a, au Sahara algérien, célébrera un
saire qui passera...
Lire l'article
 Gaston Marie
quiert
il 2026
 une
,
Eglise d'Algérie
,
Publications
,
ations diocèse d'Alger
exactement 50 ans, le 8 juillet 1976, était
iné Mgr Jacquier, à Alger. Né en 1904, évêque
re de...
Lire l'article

------------

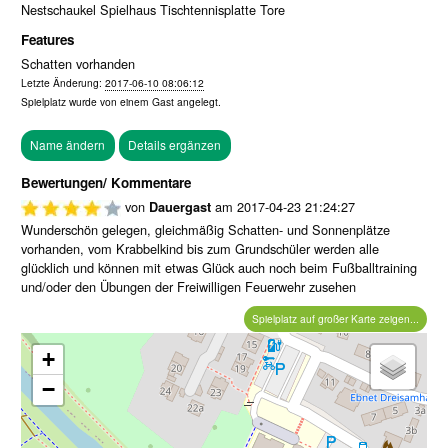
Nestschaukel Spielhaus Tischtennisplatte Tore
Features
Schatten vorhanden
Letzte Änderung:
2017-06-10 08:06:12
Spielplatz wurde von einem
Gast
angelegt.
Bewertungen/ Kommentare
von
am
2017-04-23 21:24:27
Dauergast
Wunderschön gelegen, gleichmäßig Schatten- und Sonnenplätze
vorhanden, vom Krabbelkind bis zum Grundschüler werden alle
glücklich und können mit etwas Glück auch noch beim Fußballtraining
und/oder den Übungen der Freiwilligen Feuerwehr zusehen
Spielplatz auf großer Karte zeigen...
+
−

------------

Would you return all lines from the preceding listing that contain the word "Alger"?

ations diocèse d'Alger
iné Mgr Jacquier, à Alger. Né en 1904, évêque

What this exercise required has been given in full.